=== DATA SHOWN ===

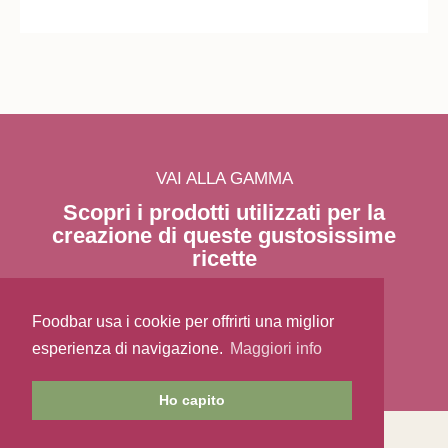
VAI ALLA GAMMA
Scopri i prodotti utilizzati per la
creazione di queste gustosissime
ricette
Foodbar usa i cookie per offrirti una miglior
esperienza di navigazione.
Maggiori info
Ho capito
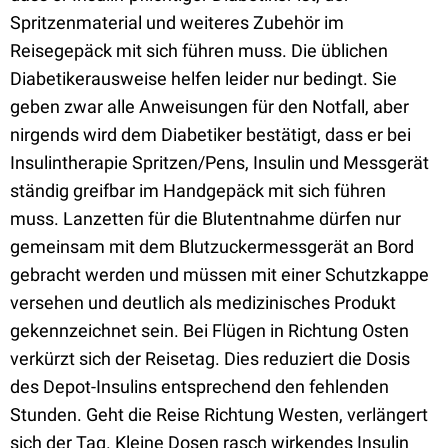
Spritzenmaterial und weiteres Zubehör im
Reisegepäck mit sich führen muss. Die üblichen
Diabetikerausweise helfen leider nur bedingt. Sie
geben zwar alle Anweisungen für den Notfall, aber
nirgends wird dem Diabetiker bestätigt, dass er bei
Insulintherapie Spritzen/Pens, Insulin und Messgerät
ständig greifbar im Handgepäck mit sich führen
muss. Lanzetten für die Blutentnahme dürfen nur
gemeinsam mit dem Blutzuckermessgerät an Bord
gebracht werden und müssen mit einer Schutzkappe
versehen und deutlich als medizinisches Produkt
gekennzeichnet sein. Bei Flügen in Richtung Osten
verkürzt sich der Reisetag. Dies reduziert die Dosis
des Depot-Insulins entsprechend den fehlenden
Stunden. Geht die Reise Richtung Westen, verlängert
sich der Tag. Kleine Dosen rasch wirkendes Insulin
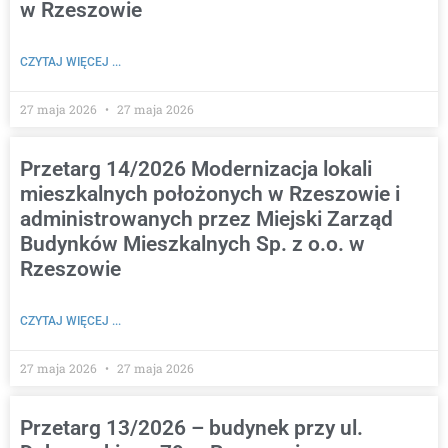
w Rzeszowie
CZYTAJ WIĘCEJ ...
27 maja 2026
27 maja 2026
Przetarg 14/2026 Modernizacja lokali
mieszkalnych położonych w Rzeszowie i
administrowanych przez Miejski Zarząd
Budynków Mieszkalnych Sp. z o.o. w
Rzeszowie
CZYTAJ WIĘCEJ ...
27 maja 2026
27 maja 2026
Przetarg 13/2026 – budynek przy ul.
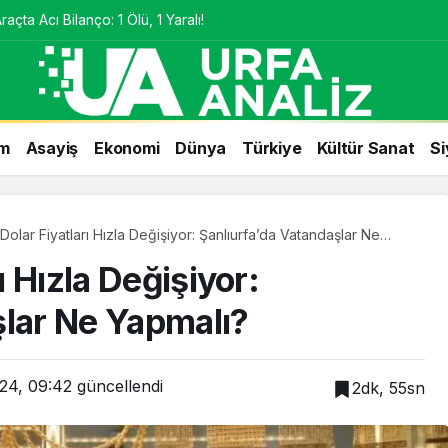
çta Acı Bilanço: 1 Ölü, 1 Yaralı!
m
Asayiş
Ekonomi
Dünya
Türkiye
Kültür Sanat
Si
 Dolar Fiyatları Hızla Değişiyor: Şanlıurfa’da Vatandaşlar Ne
?
ı Hızla Değişiyor:
şlar Ne Yapmalı?
024, 09:42
güncellendi
2dk, 55sn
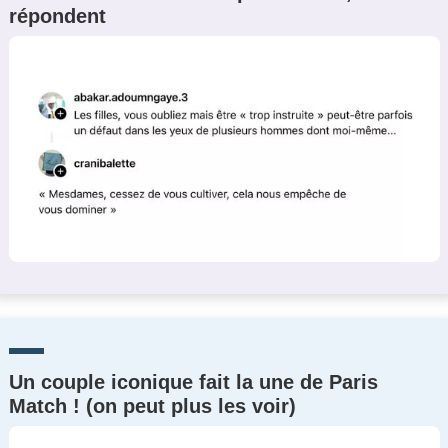
répondent
Un Thread
C'EST PARTI
Un couple iconique fait la une de Paris
Match ! (on peut plus les voir)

===

## [WHAT TO PRODUCE]
Please quote the records above exactly, beginning at the line that contains "versehen und deutlich" and ending at their last line. Leave the pictures out.

## [RESPONSE BOX]
versehen und deutlich als medizinisches Produkt
gekennzeichnet sein. Bei Flügen in Richtung Osten
verkürzt sich der Reisetag. Dies reduziert die Dosis
des Depot-Insulins entsprechend den fehlenden
Stunden. Geht die Reise Richtung Westen, verlängert
sich der Tag. Kleine Dosen rasch wirkendes Insulin
w Rzeszowie
CZYTAJ WIĘCEJ ...
27 maja 2026
27 maja 2026
Przetarg 14/2026 Modernizacja lokali
mieszkalnych położonych w Rzeszowie i
administrowanych przez Miejski Zarząd
Budynków Mieszkalnych Sp. z o.o. w
Rzeszowie
CZYTAJ WIĘCEJ ...
27 maja 2026
27 maja 2026
Przetarg 13/2026 – budynek przy ul.
çta Acı Bilanço: 1 Ölü, 1 Yaralı!
m
Asayiş
Ekonomi
Dünya
Türkiye
Kültür Sanat
Si
 Dolar Fiyatları Hızla Değişiyor: Şanlıurfa’da Vatandaşlar Ne
?
ı Hızla Değişiyor:
şlar Ne Yapmalı?
024, 09:42
güncellendi
2dk, 55sn
répondent
Un Thread
C'EST PARTI
Un couple iconique fait la une de Paris
Match ! (on peut plus les voir)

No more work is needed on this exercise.